Bob McPeek dies and founds Mirror Image, Heartwood, Hyde & Zeke

“I’ve been looking for the melody since I started to sing

He hides in the corner of a dream

And if I try to solve its mystery and find its secret source

He slips somewhere behind the scene”

– Bob McPeek’s “Perfect Match”

For Bob McPeek, it was always about plunging headfirst into this “secret source”.

His relentless pursuit of the “mystery” of music led McPeek to play clubs in Ohio, decamp to Gainesville and open a record store, Hyde & Zeke, which became a favorite haunt for musicians and audiophiles.

McPeek went on to found Mirror Image and then Heartwood recording studios. A central figure in the Gainesville music scene for over 40 years, he has worked with some of the area’s top talent: Sister Hazel, Bo Diddley, Less than Jake, River Phoenix and others.

Singer-songwriter and producer Bob McPeek founded Mirror Image Recording Studio and was one of the founding partners of Heartwood Soundstage.

A record store entrepreneur, psychologist, sound engineer, songwriter, poet, musician and – above all – a perfectionist, McPeek died on Saturday after a long illness. He is only four days away from his 71st birthday.

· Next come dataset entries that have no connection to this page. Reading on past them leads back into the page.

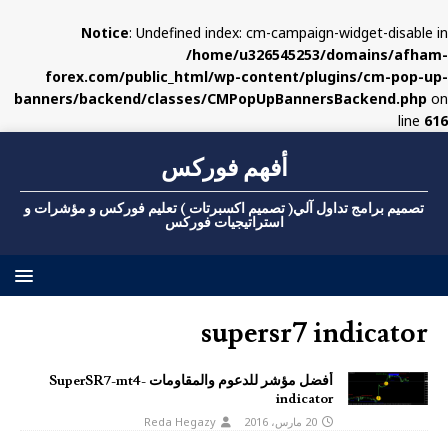
Notice
: Undefined index: cm-campaign-widget-disable in
/home/u326545253/domains/afham-
forex.com/public_html/wp-content/plugins/cm-pop-up-
banners/backend/classes/CMPopUpBannersBackend.php
on
line
616
أفهم فوركس
تصميم برامج تداول آلي( تصميم اكسبرتات ) تعليم فوركس و مؤشرات و
استراتيجيات فوركس
supersr7 indicator
أفضل مؤشر للدعوم والمقاومات SuperSR7-mt4-
indicator
20 مارس، 2016
Reda Hegazy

“I am very reassured by the chance to have the love and respect of more people than I could have ever dreamed of,” McPeek wrote in his penultimate Facebook post. “And that late in life I had the opportunity to make music that brought me and others satisfaction.”

To his followers, he added that “you can’t do anything more meaningful to me than taking the time to listen and connect with the songs I’ve written. I hope they survive me.

His work can be viewed online at www.bobmcpeekmusic.com.

David Ottenberg and Bob McPeek perform at the Mirror Image 40th anniversary celebration in Gainesville in 2017.

McPeek helped audiences appreciate the music

McPeek played on the Columbus, Ohio club circuit in the 1970s before moving to Gainesville and starting Hyde & Zeke Records.

“The sign on our door said ‘No shirt, no shoes, no problem.’ Our motto was “Real People in a Plastic Company,” recalls his partner, Ric Kaestner, who played with McPeek in Columbus and then convinced him to move to “this cool college town” called Gainesville.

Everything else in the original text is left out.